I think that most board gamers start out going wide with their collection and then eventually move more towards going deep. But we should probably start off with what wide and deep mean.
A Wide Collection
A wide collection is when you have a wide variety of games. The collection doesn’t have to be huge, but it is all over the map because you are learning what you like to play. This means that you have party games, story games, gateway games, classic games, euro games, and amerithrash games. And really, you have everything in between as well.
When you go out to buy a board game, you don’t think so much about how much you’ll like the game versus how cool a game looks. Now, those two might be the same thing, but with looking at a box cover, you’re less likely to know how a game will paly as you start your collection. So you look at games that look different from what you have.
A Deep Collection
A deep collection is when you know what you like in a board game. And you buy fewer random games, but are more apt to pick up an expansion for something you have. You look at the back of a box and you know how a game plays. And you know if that game is for you or not. So a deep collection might be deep in the euro games that it has, or amerithrash games.

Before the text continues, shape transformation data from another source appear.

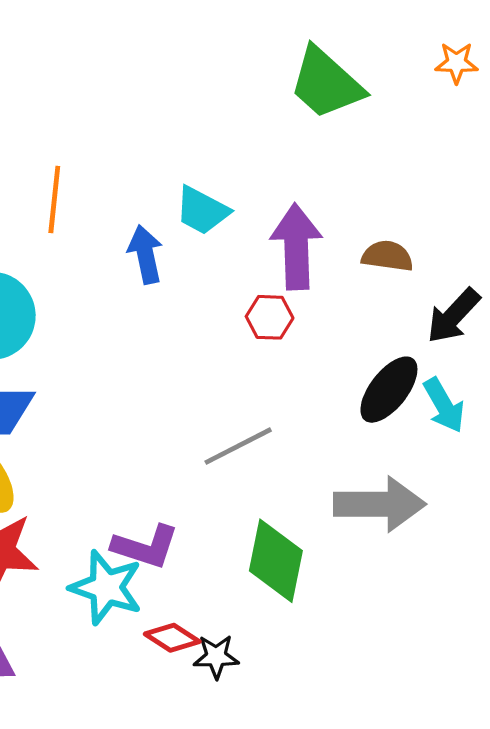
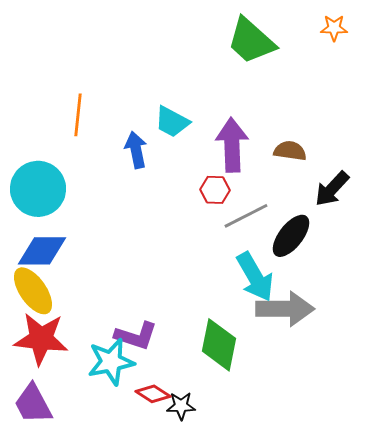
cyan arrow: (444, 405) -> (255, 277), moved, size x1.4
gray line: (238, 446) -> (246, 216), moved
cyan star: (106, 587) -> (111, 362), turned -30

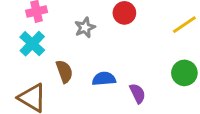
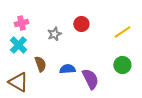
purple semicircle: (138, 93) -> (90, 79), size x1.5

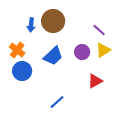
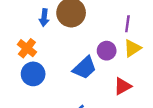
purple line: (99, 30) -> (127, 24), turned 56
blue trapezoid: (53, 56) -> (85, 68), moved

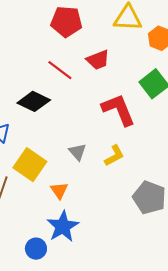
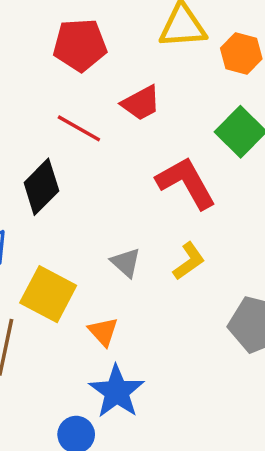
black diamond: (34, 101) -> (41, 187), turned -64

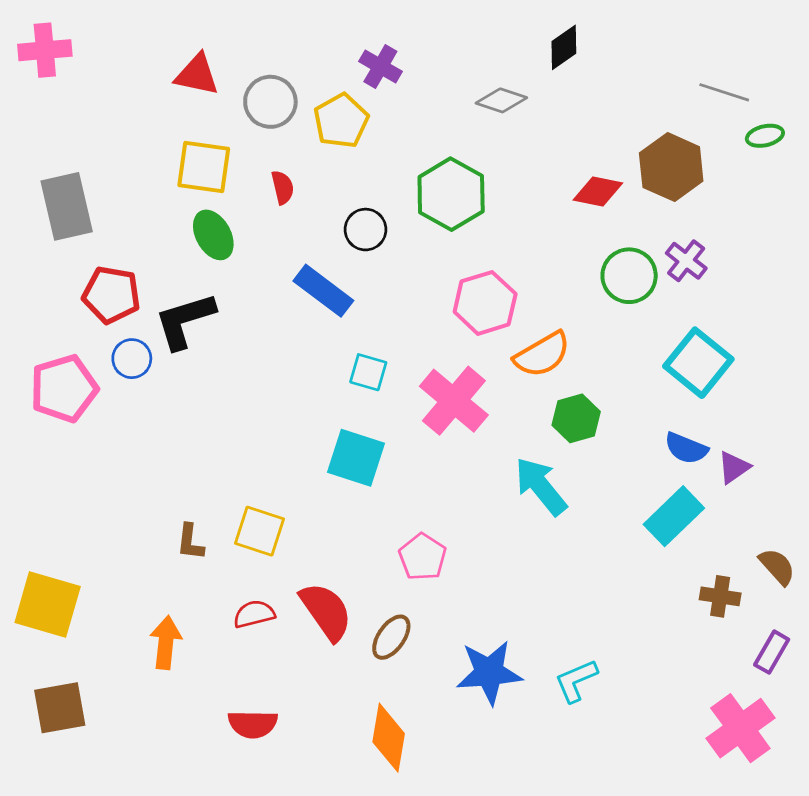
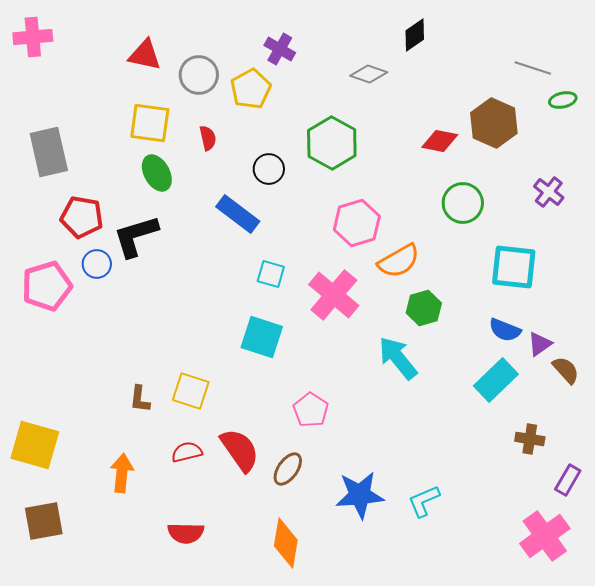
purple cross: (686, 261) -> (549, 192), moved
cyan square: (698, 363) -> (514, 267), turned -33
brown semicircle: (777, 566) -> (566, 370), moved

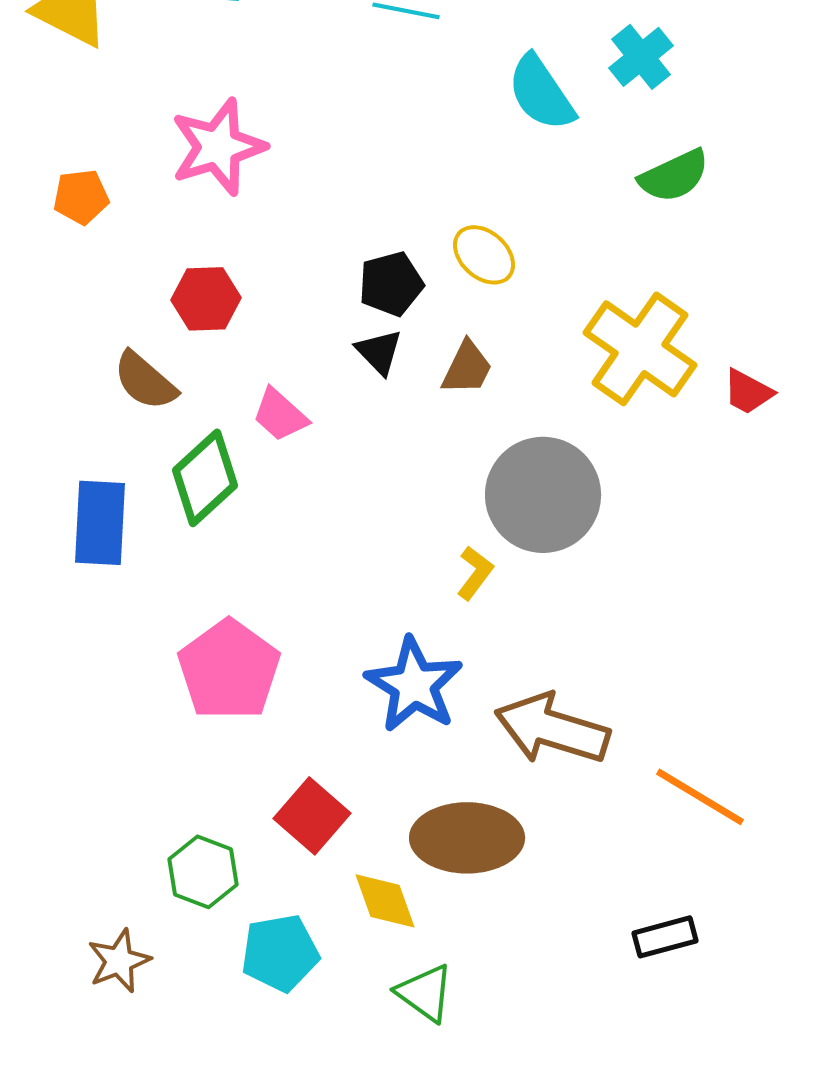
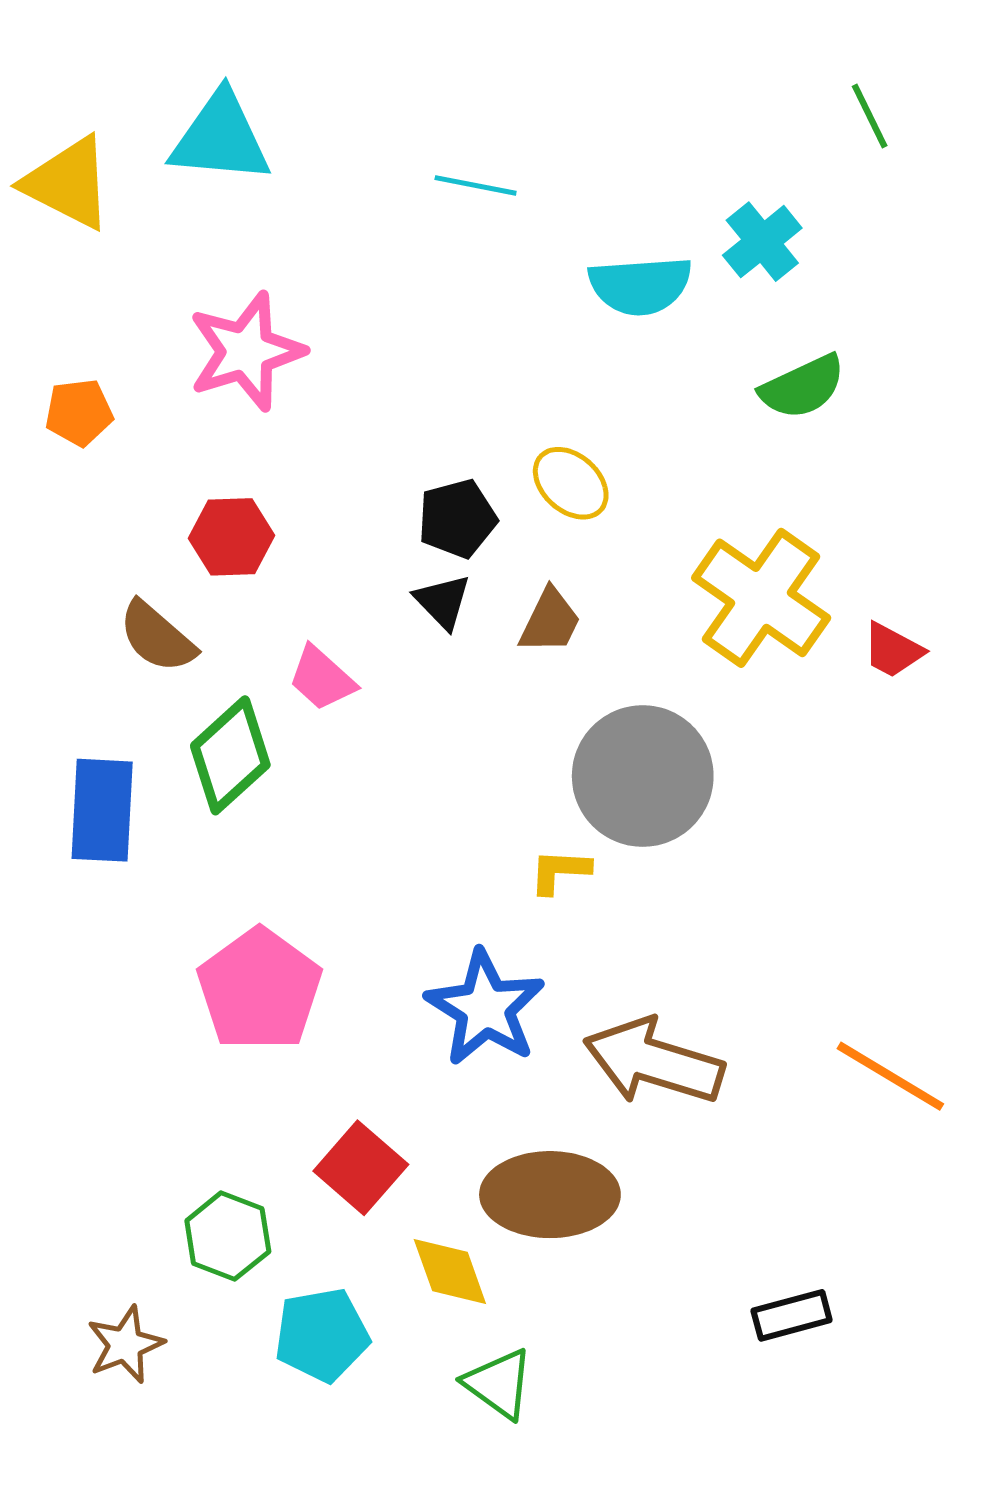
cyan semicircle: (541, 93) -> (640, 286), turned -60
yellow L-shape: (475, 573) -> (560, 871), turned -124
orange line: (700, 797) -> (890, 1076), moved

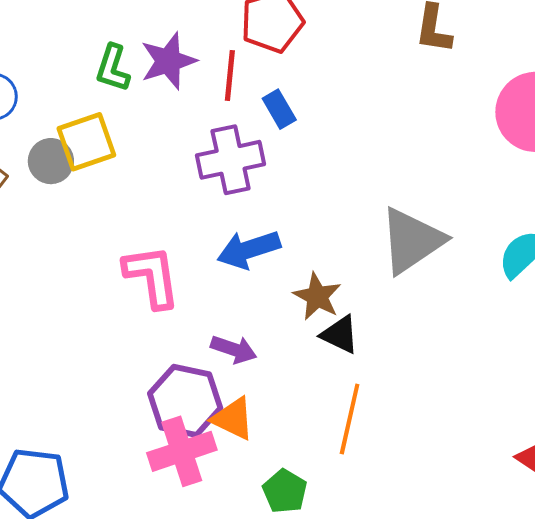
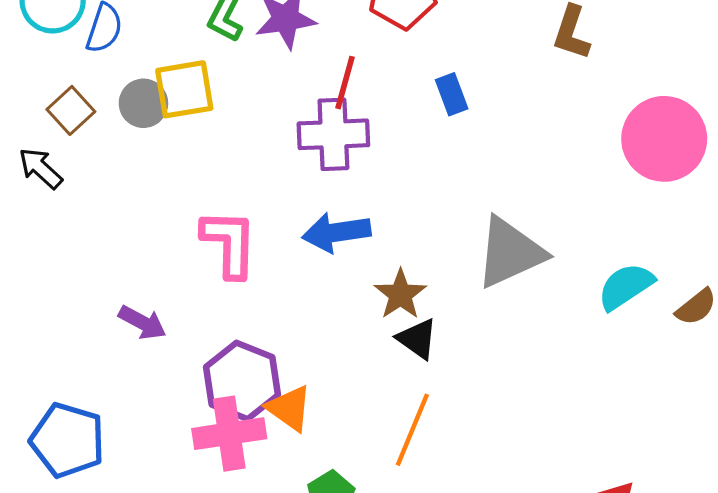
red line: (230, 75) -> (345, 83), moved
blue rectangle: (279, 109) -> (452, 94), moved
purple arrow: (234, 349) -> (142, 322), moved

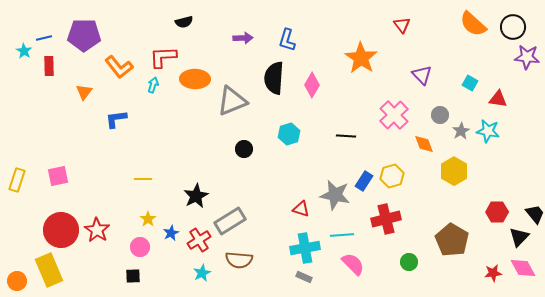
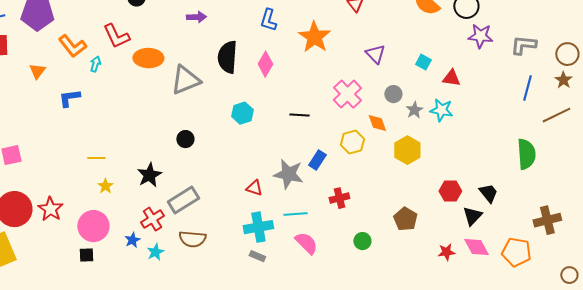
blue L-shape: (287, 40) -> (268, 20), moved
red L-shape: (163, 57) -> (116, 36), turned -112
cyan arrow: (153, 85) -> (95, 64), moved
black circle: (244, 149) -> (185, 139), moved
yellow hexagon: (392, 176) -> (352, 142), moved
yellow star: (148, 219) -> (105, 186), moved
red cross: (386, 219) -> (339, 198), size x0.7
blue star: (171, 233) -> (132, 240), moved
brown pentagon: (452, 240) -> (405, 219), size x0.7
pink circle: (140, 247) -> (93, 226), size x1.6

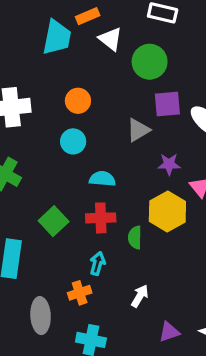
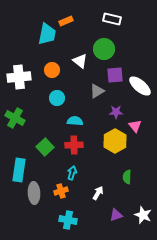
white triangle: (111, 39) -> (80, 61), moved
orange circle: (78, 101) -> (52, 70), moved
green semicircle: (135, 237) -> (127, 177), moved
gray ellipse: (41, 316) -> (34, 193), moved

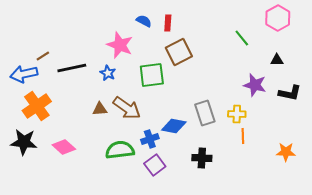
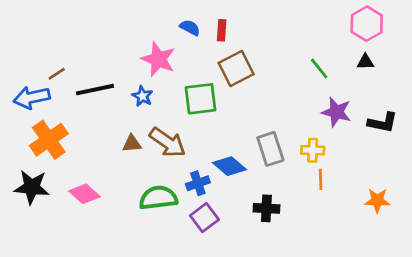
green line: (242, 38) -> (319, 68), moved
black triangle: (277, 60) -> (365, 62), moved
blue diamond: (174, 126) -> (230, 166), turned 30

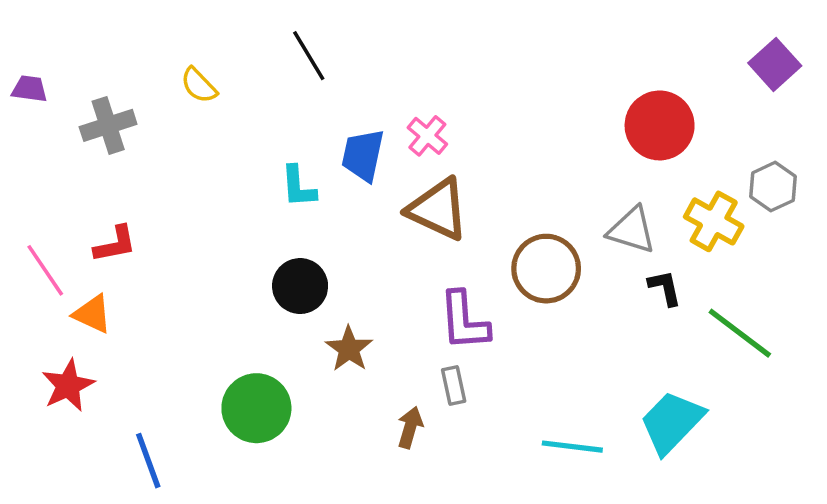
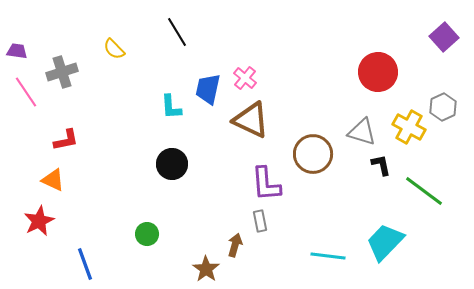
pink line: (45, 270) -> (26, 92), moved
brown star: (349, 349) -> (206, 269), moved
green circle: (256, 408) -> (147, 234), size x0.6

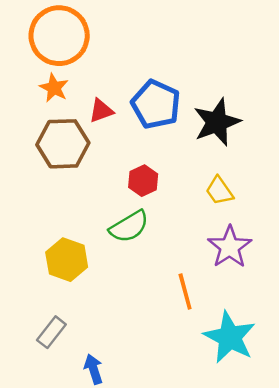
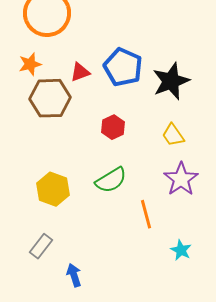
orange star: (54, 88) -> (30, 64), moved, turned 30
green semicircle: (129, 227) -> (111, 180), moved
cyan star: (230, 337) -> (181, 250), size x0.5

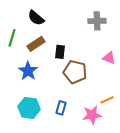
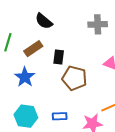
black semicircle: (36, 18) -> (44, 21), moved
blue rectangle: (61, 108) -> (60, 116), turned 72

What it won’t have is the variety of different genres of games. It might have some, just so you can play a party game with a non-gamer, or a really nice looking euro game in your amerithrash collection. But more likely it’ll have a lot of games of similar types and expansions for those games. So more of what you already like.
Why Does It Change?
Well, it changes because I know what I like And you will grow to know what you like as well, if you’re early in the hobby. And that is a good thing. Why, it means that you tend to buy less duds. Some games just won’t work for you. And that is true for every gamer. There are going to be people who like those games and some who don’t, and just because people do doesn’t mean you will.
For me, something like Brass: Birmingham. That is a heavy euro game, maybe not the heaviest, but heavier. With my taste in games, I know I wouldn’t buy it. It isn’t that I wouldn’t play it, but as a type of game, it isn’t going to fit in my collection. I look at my collection and there are other games I’d play before it, all the time. Why, because I’m not a big euro gamer, I know that about myself.
But, there are people who are big euro game fans. So they probably wouldn’t put something like Reichbusters in their collection. So while Reichbusters is a solid investment for me, it isn’t for them. And I also know that with Aeon’s End, for example, I like it enough that I want expansions for it. So I have all of it. It means my collection could be more diverse and have more games, but I know I like what I have.
Is Either Better?
I think some would argue for both. A wide collection means you have more variety of games to play with more people. However, if you don’t love those games, do you really want to play them? It’s a bit of a pickle that you can get stuck in, having games to have the variety but never playing those outside of what you really like. On the flip side, if you only have what you really like, you need to have a group that likes the same things. It limits who you can play a game with.
I also think that it’s important to go through the stages. If you are just getting into the hobby and find that you like deck building games, let’s say Dominion in particular. You could go deep, you could get everything for Dominion, and there’s a lot to get. That would be a deep Dominion collection. But it is also not aiding you in if you like more or other types of games. Now, maybe you have a game store that you can play other games at, so you get exposure that way. But for a lot of people they don’t have that option and they are the supplier of games for their group.
Two things for final thoughts, one, is that it’s fine to spend as much or as little time as you need in both areas. Because I think that you do bounce back and forth over time some. But don’t feel like you need to rush to figure out what you love. That could take months or years to get that figured out.
Secondly, if you know what you like, don’t use that to limit what you’ll try. I think there are times gamers get into a gaming rut. All amerithrash games are bad, all euro games have no theme, if a game have take that at all in it are trash. Most might not be your type of game, but because a game looks one way doesn’t mean that it is.